Below are some records. Copy every line in them that holds "kůže".

§

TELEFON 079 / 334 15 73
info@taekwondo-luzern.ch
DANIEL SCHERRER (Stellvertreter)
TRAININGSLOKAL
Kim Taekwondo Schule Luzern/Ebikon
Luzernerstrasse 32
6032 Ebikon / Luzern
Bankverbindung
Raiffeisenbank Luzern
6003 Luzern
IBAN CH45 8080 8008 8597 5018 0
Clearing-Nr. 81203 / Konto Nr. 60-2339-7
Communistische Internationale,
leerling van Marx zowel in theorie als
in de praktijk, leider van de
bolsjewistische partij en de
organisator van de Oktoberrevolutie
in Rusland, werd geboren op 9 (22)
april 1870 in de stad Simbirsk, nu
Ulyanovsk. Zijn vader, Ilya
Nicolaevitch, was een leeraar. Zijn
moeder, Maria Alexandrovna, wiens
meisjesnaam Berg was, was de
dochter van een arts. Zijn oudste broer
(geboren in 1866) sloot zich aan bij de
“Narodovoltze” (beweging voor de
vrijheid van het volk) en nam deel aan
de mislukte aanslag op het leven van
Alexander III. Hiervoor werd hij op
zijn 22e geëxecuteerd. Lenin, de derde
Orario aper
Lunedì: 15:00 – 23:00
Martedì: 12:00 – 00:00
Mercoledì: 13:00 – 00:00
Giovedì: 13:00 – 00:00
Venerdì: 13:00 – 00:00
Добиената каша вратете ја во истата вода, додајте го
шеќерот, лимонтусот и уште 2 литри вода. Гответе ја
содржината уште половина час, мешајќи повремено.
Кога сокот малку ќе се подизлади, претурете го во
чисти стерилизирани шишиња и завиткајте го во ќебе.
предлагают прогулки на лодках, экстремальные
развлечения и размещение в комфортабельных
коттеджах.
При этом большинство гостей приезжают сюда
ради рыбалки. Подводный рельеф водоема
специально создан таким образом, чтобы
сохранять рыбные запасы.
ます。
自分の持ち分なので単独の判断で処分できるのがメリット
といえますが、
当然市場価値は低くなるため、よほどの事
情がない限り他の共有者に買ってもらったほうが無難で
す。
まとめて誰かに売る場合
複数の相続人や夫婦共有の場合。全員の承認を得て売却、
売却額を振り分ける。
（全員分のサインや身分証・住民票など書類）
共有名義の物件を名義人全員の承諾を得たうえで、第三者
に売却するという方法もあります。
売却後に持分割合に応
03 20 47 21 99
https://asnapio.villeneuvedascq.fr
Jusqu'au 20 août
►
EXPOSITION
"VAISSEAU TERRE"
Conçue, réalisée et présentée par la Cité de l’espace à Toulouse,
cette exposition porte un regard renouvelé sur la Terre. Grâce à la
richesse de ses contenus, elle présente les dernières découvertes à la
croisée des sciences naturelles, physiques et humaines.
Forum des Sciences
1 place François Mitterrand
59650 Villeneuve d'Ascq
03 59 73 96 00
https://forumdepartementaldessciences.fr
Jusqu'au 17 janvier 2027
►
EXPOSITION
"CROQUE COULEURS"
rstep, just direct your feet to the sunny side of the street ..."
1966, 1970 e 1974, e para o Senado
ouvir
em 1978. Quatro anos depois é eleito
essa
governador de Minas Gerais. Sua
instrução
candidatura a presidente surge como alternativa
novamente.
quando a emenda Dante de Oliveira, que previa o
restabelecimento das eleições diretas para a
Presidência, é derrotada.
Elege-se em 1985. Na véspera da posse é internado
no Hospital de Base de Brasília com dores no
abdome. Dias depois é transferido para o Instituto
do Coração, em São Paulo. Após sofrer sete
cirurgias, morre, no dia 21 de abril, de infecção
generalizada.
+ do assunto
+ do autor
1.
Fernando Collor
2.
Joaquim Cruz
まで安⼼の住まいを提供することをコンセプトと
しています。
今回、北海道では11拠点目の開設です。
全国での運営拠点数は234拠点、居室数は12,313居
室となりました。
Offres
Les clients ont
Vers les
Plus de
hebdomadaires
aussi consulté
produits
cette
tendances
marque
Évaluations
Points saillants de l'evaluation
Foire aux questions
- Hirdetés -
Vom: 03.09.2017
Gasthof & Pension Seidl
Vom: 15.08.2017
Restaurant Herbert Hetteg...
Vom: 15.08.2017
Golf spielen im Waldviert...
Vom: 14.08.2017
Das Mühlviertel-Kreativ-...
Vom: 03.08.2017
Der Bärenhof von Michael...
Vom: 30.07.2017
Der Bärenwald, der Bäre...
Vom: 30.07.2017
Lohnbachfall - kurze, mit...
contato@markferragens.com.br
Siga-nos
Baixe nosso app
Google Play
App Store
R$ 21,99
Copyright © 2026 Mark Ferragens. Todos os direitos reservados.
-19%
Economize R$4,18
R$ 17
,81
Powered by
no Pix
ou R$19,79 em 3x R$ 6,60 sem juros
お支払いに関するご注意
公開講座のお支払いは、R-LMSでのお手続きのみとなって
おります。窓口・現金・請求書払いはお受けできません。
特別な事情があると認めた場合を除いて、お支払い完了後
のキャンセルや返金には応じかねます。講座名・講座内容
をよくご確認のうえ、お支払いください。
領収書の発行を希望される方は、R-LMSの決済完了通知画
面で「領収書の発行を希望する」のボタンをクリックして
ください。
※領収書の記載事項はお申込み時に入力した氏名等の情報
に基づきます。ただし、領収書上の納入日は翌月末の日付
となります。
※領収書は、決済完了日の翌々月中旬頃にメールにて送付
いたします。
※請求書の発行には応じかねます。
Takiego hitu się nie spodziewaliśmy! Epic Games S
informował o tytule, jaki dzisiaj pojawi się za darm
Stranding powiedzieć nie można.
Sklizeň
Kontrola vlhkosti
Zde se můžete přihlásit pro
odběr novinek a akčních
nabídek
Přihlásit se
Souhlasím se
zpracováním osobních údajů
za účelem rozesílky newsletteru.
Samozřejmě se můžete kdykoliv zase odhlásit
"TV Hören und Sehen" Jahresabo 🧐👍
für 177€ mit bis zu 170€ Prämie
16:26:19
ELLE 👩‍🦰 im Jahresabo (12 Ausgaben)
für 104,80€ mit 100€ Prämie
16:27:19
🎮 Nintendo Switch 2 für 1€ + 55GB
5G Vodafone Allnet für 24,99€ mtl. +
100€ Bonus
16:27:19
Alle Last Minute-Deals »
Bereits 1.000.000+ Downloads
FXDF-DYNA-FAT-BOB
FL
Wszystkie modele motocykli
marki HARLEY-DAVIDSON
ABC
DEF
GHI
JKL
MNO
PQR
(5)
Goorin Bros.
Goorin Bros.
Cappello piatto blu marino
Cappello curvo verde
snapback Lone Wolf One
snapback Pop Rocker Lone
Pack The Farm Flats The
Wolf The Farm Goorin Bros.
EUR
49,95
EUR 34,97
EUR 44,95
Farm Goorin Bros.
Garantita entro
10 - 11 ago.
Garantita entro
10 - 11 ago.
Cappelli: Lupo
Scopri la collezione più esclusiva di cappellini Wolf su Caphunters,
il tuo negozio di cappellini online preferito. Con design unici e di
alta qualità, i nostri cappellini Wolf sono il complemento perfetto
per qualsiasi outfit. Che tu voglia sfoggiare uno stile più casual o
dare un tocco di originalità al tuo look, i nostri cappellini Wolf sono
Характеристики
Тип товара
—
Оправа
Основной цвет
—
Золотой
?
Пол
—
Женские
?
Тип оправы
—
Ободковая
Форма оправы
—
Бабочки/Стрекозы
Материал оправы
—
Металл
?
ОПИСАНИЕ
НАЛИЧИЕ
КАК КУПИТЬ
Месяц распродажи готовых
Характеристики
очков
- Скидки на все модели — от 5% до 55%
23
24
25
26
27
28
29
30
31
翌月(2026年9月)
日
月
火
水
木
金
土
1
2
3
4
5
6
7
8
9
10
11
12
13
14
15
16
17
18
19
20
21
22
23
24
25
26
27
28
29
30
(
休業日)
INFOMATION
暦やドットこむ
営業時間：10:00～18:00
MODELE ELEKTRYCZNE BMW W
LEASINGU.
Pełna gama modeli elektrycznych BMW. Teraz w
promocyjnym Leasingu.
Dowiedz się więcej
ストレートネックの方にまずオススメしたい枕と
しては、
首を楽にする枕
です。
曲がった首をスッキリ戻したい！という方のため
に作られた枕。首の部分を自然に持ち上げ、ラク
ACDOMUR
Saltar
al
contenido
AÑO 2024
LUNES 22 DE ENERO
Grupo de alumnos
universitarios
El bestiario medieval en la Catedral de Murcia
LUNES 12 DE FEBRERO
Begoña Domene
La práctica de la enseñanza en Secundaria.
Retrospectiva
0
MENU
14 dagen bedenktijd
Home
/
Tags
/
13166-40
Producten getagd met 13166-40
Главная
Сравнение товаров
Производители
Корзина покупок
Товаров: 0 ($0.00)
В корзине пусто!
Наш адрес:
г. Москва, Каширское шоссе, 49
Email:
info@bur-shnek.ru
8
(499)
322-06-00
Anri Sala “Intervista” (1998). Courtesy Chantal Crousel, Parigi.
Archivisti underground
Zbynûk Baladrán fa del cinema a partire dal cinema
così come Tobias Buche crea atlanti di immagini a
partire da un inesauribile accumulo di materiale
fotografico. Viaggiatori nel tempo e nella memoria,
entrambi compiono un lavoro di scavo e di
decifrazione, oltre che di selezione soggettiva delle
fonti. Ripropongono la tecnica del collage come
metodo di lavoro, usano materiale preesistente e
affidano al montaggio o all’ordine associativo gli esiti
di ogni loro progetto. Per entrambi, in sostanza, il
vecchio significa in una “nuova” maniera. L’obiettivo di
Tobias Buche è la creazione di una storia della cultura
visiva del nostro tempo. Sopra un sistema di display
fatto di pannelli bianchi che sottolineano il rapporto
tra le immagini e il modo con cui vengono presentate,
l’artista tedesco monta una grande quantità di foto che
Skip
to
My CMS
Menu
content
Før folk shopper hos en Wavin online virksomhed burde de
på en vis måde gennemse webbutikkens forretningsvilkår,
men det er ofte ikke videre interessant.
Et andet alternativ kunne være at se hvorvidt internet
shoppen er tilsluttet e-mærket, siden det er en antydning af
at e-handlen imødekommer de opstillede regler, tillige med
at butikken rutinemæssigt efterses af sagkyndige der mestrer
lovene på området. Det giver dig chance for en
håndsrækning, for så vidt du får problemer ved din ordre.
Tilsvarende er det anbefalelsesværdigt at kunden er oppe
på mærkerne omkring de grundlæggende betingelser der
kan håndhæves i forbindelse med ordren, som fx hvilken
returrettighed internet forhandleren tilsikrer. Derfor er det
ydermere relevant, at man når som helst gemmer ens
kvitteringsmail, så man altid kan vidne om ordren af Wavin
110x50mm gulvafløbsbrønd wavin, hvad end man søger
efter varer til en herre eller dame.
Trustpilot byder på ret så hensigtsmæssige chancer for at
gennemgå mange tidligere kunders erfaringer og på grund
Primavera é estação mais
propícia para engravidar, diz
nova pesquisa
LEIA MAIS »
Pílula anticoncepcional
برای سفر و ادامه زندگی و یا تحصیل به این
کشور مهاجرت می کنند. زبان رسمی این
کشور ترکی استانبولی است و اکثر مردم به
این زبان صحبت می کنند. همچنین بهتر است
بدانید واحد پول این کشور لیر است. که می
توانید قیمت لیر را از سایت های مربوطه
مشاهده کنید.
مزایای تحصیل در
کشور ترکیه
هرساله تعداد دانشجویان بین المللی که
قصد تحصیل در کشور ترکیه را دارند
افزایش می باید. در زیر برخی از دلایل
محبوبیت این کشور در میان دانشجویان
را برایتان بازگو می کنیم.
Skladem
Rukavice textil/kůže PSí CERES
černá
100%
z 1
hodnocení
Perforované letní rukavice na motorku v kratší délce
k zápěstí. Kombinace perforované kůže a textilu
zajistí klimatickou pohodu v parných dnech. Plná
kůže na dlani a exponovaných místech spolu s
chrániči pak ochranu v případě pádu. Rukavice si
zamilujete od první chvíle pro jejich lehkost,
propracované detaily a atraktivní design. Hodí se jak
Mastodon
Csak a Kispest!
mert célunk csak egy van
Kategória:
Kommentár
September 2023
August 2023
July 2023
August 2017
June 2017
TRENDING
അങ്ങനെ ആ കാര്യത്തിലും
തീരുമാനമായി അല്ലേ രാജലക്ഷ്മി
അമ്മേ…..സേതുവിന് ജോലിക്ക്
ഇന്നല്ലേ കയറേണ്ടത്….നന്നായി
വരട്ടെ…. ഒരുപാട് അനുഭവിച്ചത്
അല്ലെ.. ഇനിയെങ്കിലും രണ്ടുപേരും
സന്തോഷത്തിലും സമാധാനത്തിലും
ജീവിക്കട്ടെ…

§

YOUR RESPONSE
Rukavice textil/kůže PSí CERES
k zápěstí. Kombinace perforované kůže a textilu
kůže na dlani a exponovaných místech spolu s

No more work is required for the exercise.